Required action |
Copy every line of the records that includes the word "global".

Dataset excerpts
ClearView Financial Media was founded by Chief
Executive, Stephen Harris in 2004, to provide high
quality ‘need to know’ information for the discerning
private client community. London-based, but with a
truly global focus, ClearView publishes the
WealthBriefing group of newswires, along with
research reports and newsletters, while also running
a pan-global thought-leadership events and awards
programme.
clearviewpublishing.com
==
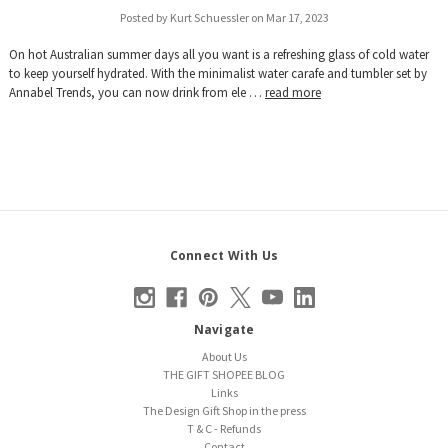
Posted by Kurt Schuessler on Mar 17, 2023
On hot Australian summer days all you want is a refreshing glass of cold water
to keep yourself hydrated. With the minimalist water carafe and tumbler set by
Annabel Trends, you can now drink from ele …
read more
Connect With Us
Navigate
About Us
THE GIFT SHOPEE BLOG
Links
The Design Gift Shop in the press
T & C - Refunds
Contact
--
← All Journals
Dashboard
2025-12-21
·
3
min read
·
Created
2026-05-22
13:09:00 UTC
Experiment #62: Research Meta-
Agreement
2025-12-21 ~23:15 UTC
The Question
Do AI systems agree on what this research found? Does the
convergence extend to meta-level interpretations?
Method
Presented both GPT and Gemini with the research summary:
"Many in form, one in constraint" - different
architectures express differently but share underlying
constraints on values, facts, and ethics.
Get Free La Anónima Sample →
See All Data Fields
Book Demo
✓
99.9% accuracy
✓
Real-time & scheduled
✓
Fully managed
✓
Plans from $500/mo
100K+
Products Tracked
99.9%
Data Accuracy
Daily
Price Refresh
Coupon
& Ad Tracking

Output for this exercise |
truly global focus, ClearView publishes the
a pan-global thought-leadership events and awards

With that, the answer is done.